If Gil was our Kermit, Skip was the Cookie Monster. Skip sat nearest the break room and disposed of any food left longer than an hour. Bettye called him “the Vacuum” sometimes. His own diet was parasuicidal: fatty meat with hot sauce, generic cookies, Dr. Pepper. He attributed this to growing up poor in West Texas. Skip’s specialty was reporting. He had a talent for shaping data into narrative. He was also fast as hell. Skip typing sounded like hail and he wore out three keyboards in a year.

Skip’s reports were generally perfect. The Program followed Chicago style, but he rarely touched the manual. In theory Bettye was supposed to check his work, but her English wasn’t up to the task and there was no good reason to waste her time.

Skip did not react well to criticism, and in particular it was a bad idea to confront him with an error. He was always right, and if he wasn’t right he still was. One beautiful day Hatcher put his foot down over some small detail, a caption style or pagination. “You aren’t the boss, Skip. I’m the boss. If you’re going to contradict me all the time you’d better show some authority that isn’t just your opinion.”

“Chicago. Page 279. The footnote.”

Hatcher grabbed the manual and flipped to 279. After five seconds he slapped the book together, set it down, and walked out. The performance was not repeated.

Hatcher loved Gil, which everyone thought was odd. He’d call him “Boy Genius” and always asked him first if he had a technical question. It’s possible that Hatcher thought all manic rebels were geniuses. Or maybe he just liked the guy. Nobody resented this but it was at times hard not to laugh at Hatcher lauding the one person there who openly hated everything about the Program, the military, and America.

Actually Amelia might have shared Gil’s politics but she clammed up every time the subject arose. She was definitely the artsy tattooed woman with the indie music taste, but nobody ever heard her enthusing about a band’s social conscience. She focused on disliking things: making lists of bad art, explaining who’d sold out, trashing everyone’s later work. This was all very cheerful but entirely negative. Since nobody much knew or cared about her passions it was easy enough to agree or listen patiently. It’s not clear whether anyone ever saw her listening to music.
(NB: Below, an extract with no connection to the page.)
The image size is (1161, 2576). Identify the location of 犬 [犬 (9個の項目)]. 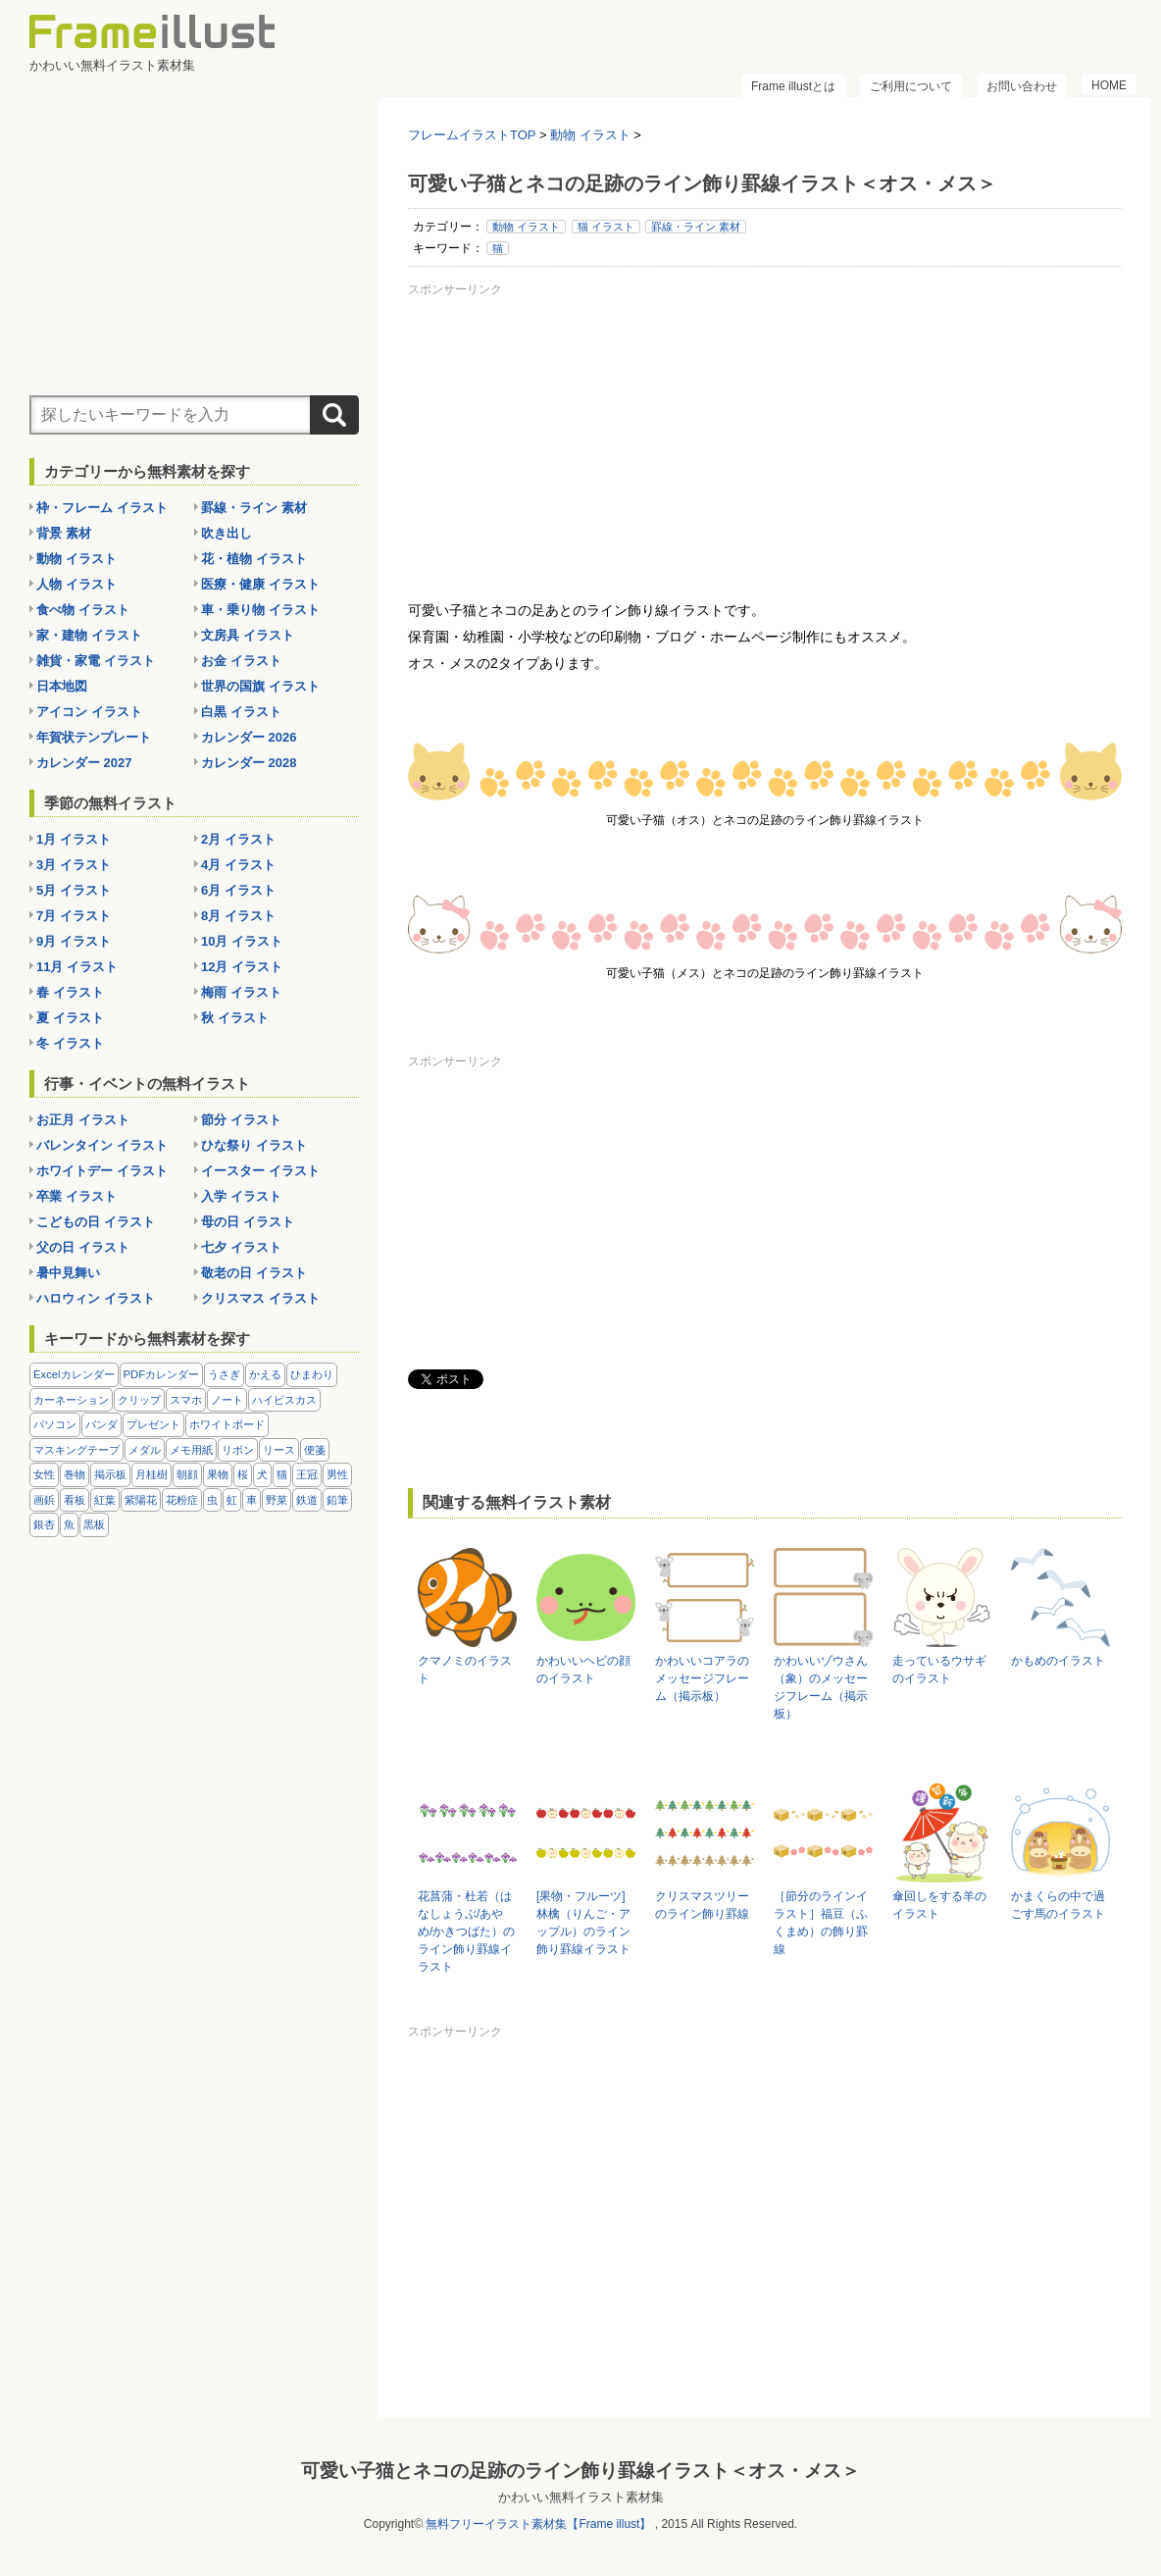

She never worked with headphones on or carried a music player. If she ever enjoyed a piece of music it was in her suite and not at work. Skip speculated once that she got all of her delighted elitism from other people’s writing and hadn’t heard much music.

Like everyone else she was professionally respected. Amelia was a serious computer programmer, the kind who can write device drivers for new weird machines. Every piece of equipment with a chip in it ran her code: radars, optics, infrared sensors, even the little railroad that pulled things down the Slot. Amelia had worked at some startups but she dumped that entire scene after a few years of being treated like two-thirds of a dude, as she put it. In aerospace people were more grown-up and she’d come to the Program after writing GPS software so tight they put it in bullets. Another freak who put lead on the target. She had a tripwire temper when someone was sexist, but nobody blamed her for that. It was a bad idea to discuss her tattoos.